# Inference

## Inference Run Options   
inference_custom.py is for running inference on user-specified data, whereas inference_commonVoice.py will run on the testing dataset from 
the CommonVoice dataset. Both scripts use the following input arguments. Some options are only supported on inference_custom.py:   
-p : datapath  
-d : duration of the wave sample, default is 3  
-s : size of sample waves, default is 100   
--vad : enable VAD model to detect active speech (inference_custom.py only)  
--ipex : run inference with optimizations from Intel® Extension for PyTorch (IPEX)  
--bf16 : run inference with auto-mixed precision featuring Bfloat16  
--int8_model : Run inference with the INT8 model generated from Intel® Neural Compressor (INC)  
--ground_truth_compare : enable comparison of prediction labels to ground truth values (inference_custom.py only)  
--verbose : prints additional debug information, such as latency  

The VAD option will identify speech segments in the audio file and construct a new WAV file containing only the speech segments.

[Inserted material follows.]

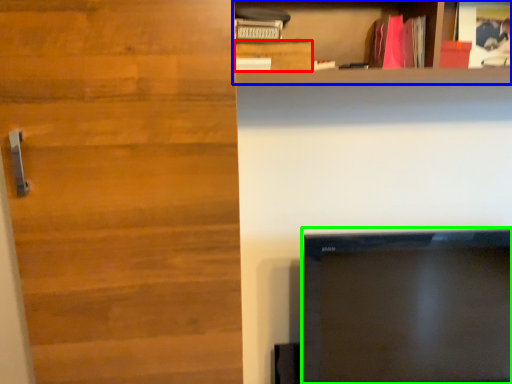 Question: Estimate the real-world distances between objects in this image. Which object is closer to cabinetry (highlighted by a red box), shelf (highlighted by a blue box) or television (highlighted by a green box)?

Choices:
 (A) shelf
 (B) television

Answer: (A) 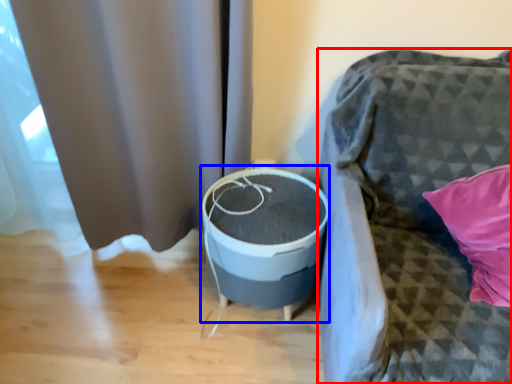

This improves the quality of speech data used as input into the language identification model.  

The Intel® Extension for PyTorch (IPEX) option will apply optimizations to the pretrained model. There should be performance improvements in terms of latency.  

## inference_commonVoice.py for CommonVoice Test Data
This will run inference on the trained model to see how well it performs on the Common Voice test data generated from the preprocessing scripts.  

python inference_commonVoice.py -p DATAPATH  

An output file test_data_accuracy.csv will give the summary of the results.  

In [None]:
!python inference_commonVoice.py -p ${COMMON_VOICE_PATH}/processed_data/test

## inference_custom.py for Custom Data  
To run inference on custom data, you must specify a folder with .wav files and pass the path in as an argument. You can do so by creating a folder named `data_custom` and then copy 1 or 2 .wav files from your test dataset into it. .mp3 files will NOT work. 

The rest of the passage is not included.